Anti-Vaccine Pandering Poses Risk for GOP
The gap between coronavirus vaccination rates in red and blue states is real. Eighteen of the 20 worst-performing states on vaccinations voted Republican for president last year. By the same numbers, all 20 of the best-performing vaccination states voted Democratic. But does partisanship explain why there is a gap?
Certainly, there are some prominent Republicans and right-wing media figures discouraging vaccinations, even as struggling states see deadly outbreaks. Obviously, it would help if individuals respected in the places where the effort is stalling were supportive. But is skepticism about vaccines a product of Republicanism? Some influential people think so.
Here’s Chris Cillizza, an editor at CNN: “In theory, there is absolutely no reason why states that voted heavily for Trump should be any less willing to take a vaccine to fight a virus that has killed more than 600,000 Americans than states that went strongly for Biden.”

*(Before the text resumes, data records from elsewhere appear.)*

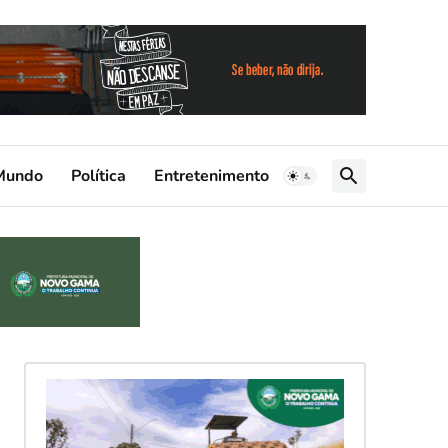
Mundo
Política
Entretenimento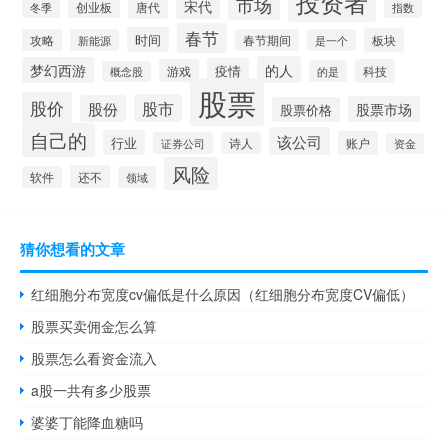
投资者
市场
宋代
唐代
创业板
冬季
指数
春节
时间
板块
攻略
新能源
春节期间
是一个
的人
梦幻西游
疫情
游戏
科技
的是
概念股
股票
股价
股市
股份
股票市场
股票价格
自己的
该公司
行业
账户
证券公司
诗人
资金
风险
还不
软件
领域
猜你想看的文章
红细胞分布宽度cv偏低是什么原因（红细胞分布宽度CV偏低）
股票买卖佣金怎么算
股票怎么看资金流入
a股一共有多少股票
婆婆丁能降血糖吗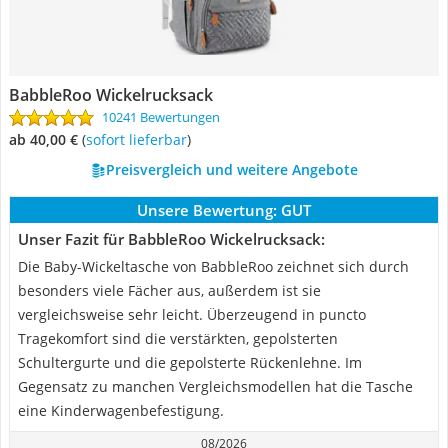
BabbleRoo Wickelrucksack
10241 Bewertungen
ab 40,00 €
(
Sofort lieferbar
)
Preisvergleich und weitere Angebote
Unsere Bewertung:
GUT
Unser Fazit für BabbleRoo Wickelrucksack:
Die Baby-Wickeltasche von BabbleRoo zeichnet sich durch
besonders viele Fächer aus, außerdem ist sie
vergleichsweise sehr leicht. Überzeugend in puncto
Tragekomfort sind die verstärkten, gepolsterten
Schultergurte und die gepolsterte Rückenlehne. Im
Gegensatz zu manchen Vergleichsmodellen hat die Tasche
eine Kinderwagenbefestigung.
08/2026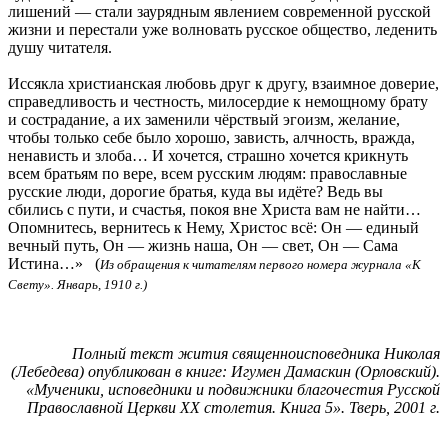
лишений — стали заурядным явлением современной русской
жизни и перестали уже волновать русское общество, леденить
душу читателя.
Иссякла христианская любовь друг к другу, взаимное доверие,
справедливость и честность, милосердие к немощному брату
и сострадание, а их заменили чёрствый эгоизм, желание,
чтобы только себе было хорошо, зависть, алчность, вражда,
ненависть и злоба… И хочется, страшно хочется крикнуть
всем братьям по вере, всем русским людям: православные
русские люди, дорогие братья, куда вы идёте? Ведь вы
сбились с пути, и счастья, покоя вне Христа вам не найти…
Опомнитесь, вернитесь к Нему, Христос всё: Он — единый
вечный путь, Он — жизнь наша, Он — свет, Он — Сама
Истина…» (
Из обращения к читателям первого номера журнала «К
Свету». Январь, 1910 г.)
Полный текст жития священноисповедника Николая
(Лебедева) опубликован в книге: Игумен Дамаскин (Орловский).
«Мученики, исповедники и подвижники благочестия Русской
Православной Церкви ХХ столетия. Книга 5». Тверь, 2001 г.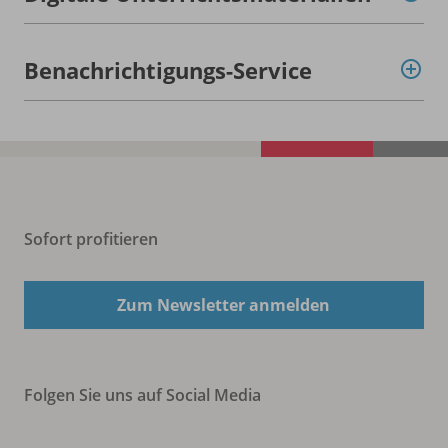
Benachrichtigungs-Service
Sofort profitieren
Zum Newsletter anmelden
Folgen Sie uns auf Social Media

Holy crokano! Cillizza, who has spent decades covering politics and demography, surely knows better than to say there’s “absolutely no reason” for the disparity. The groups doing the worst at vaccinations include black Americans, Hispanic Americans, and poor white Americans. You can find a lot of folks who match those descriptions in the South, Southwest, and Appalachia, regions home to many red states. Cillizza says the problem is “the Trump/freedom train” rejection of vaccines. Here’s the finding from the Kaiser Family Foundation: “In California, 29% of vaccinations have gone to Hispanic people, while they account for 63% of cases, 48% of deaths, and 40% of the total population in the state. Similarly, in the District of Columbia, black people have received 43% of vaccinations, while they make up 56% of cases, 71% of deaths, and 46% of the total population.” Is MAGA to blame in Barrio Logan and Anacostia?